How do we serve those in need while allowing them to maintain personal dignity?
Is it possible to serve others in a way that causes more harm than good?
At EM we seek to serve others in a way that is sensitive to their personal dignity.
We must never enter a needy community with the attitude that we are somehow "superior" to residents there simply because we were born into circumstances that provide easy access to employment, food, shelter and education. It is always important to take time and consider how those we intend to serve might see our efforts.
We go to a community to share our time, love and resources with the people there, to work alongside them as brothers and sisters and to spread Christ's love. But we must always keep in mind that when serving people with desperate needs, it can be very easy to make them feel that we're only serving because we have pity on them or because we want to feel good about ourselves.
The people we serve persevere in the face of extreme hardships. They are champions, and they should be treated as such. The only difference between us and them is our easy access to resources. Our goal is to develop relationships with mutual feelings of respect and honor. We must be always be sensitive to our posture and our attitude so that when we do offer our resources, others feel the love, respect and dignity they are entitled to as God's children.
What steps can we take to remain sensitive to personal dignity?

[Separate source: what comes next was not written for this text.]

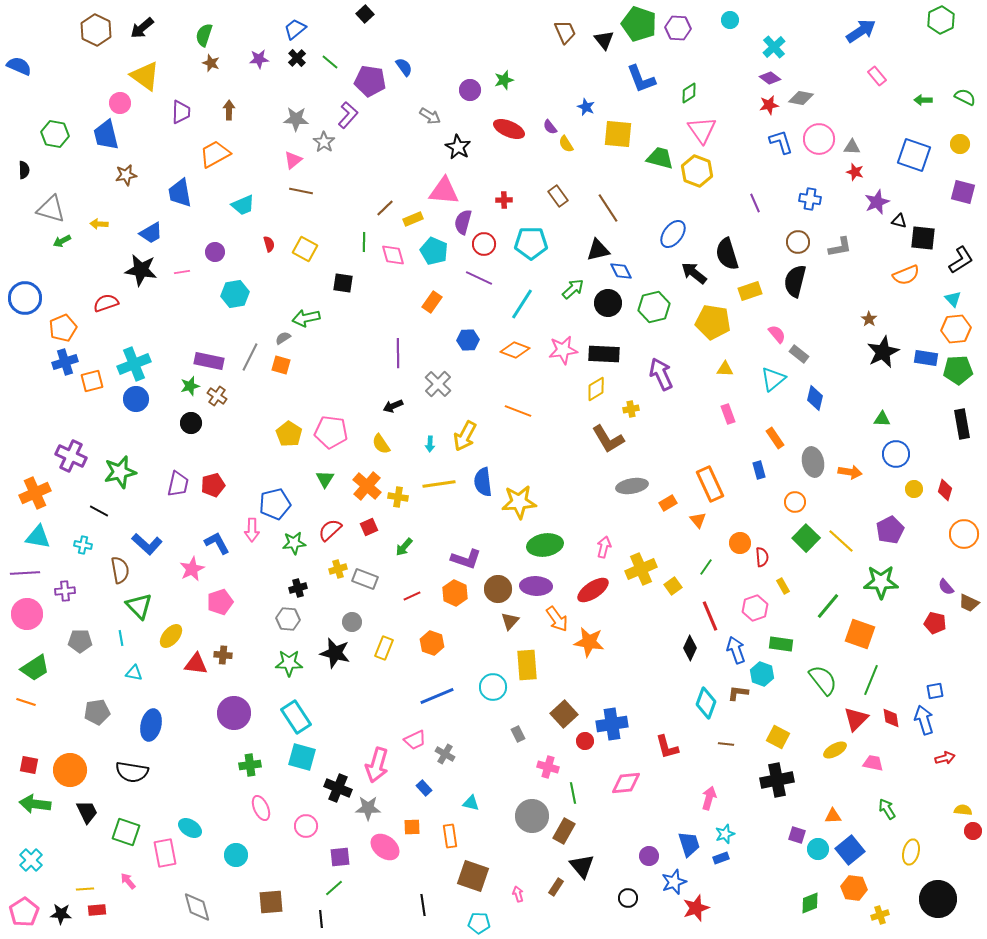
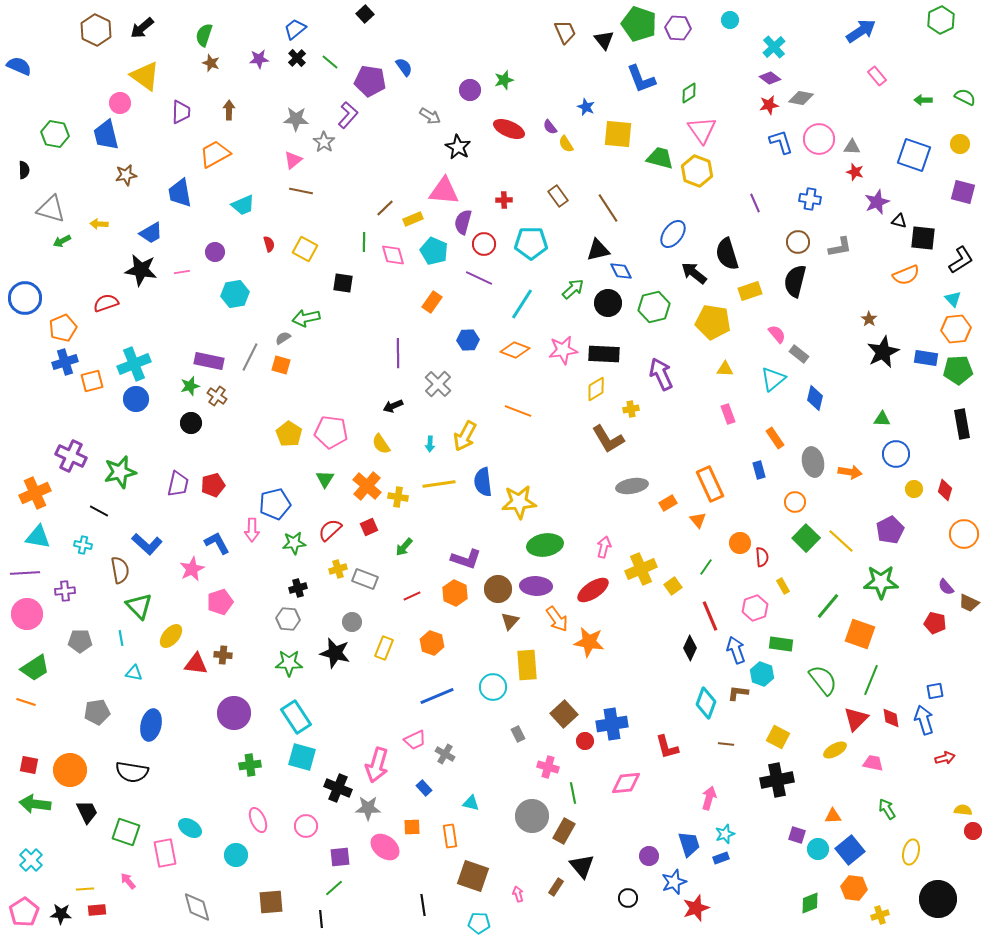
pink ellipse at (261, 808): moved 3 px left, 12 px down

EM projects are designed to encourage partnership between community residents and volunteers who come to serve. Every person involved is encouraged to be both a giving and receiving partner in ministry.
In order to demonstrate that we really care, we must treat people with the genuine respect God's creations deserve and be sure they do not feel like "targets." We must continually check our motives for service. We will acknowledge and correct any service that is done in a way that represses others in order to elevate ourselves.
We will not simply serve - we will be servants.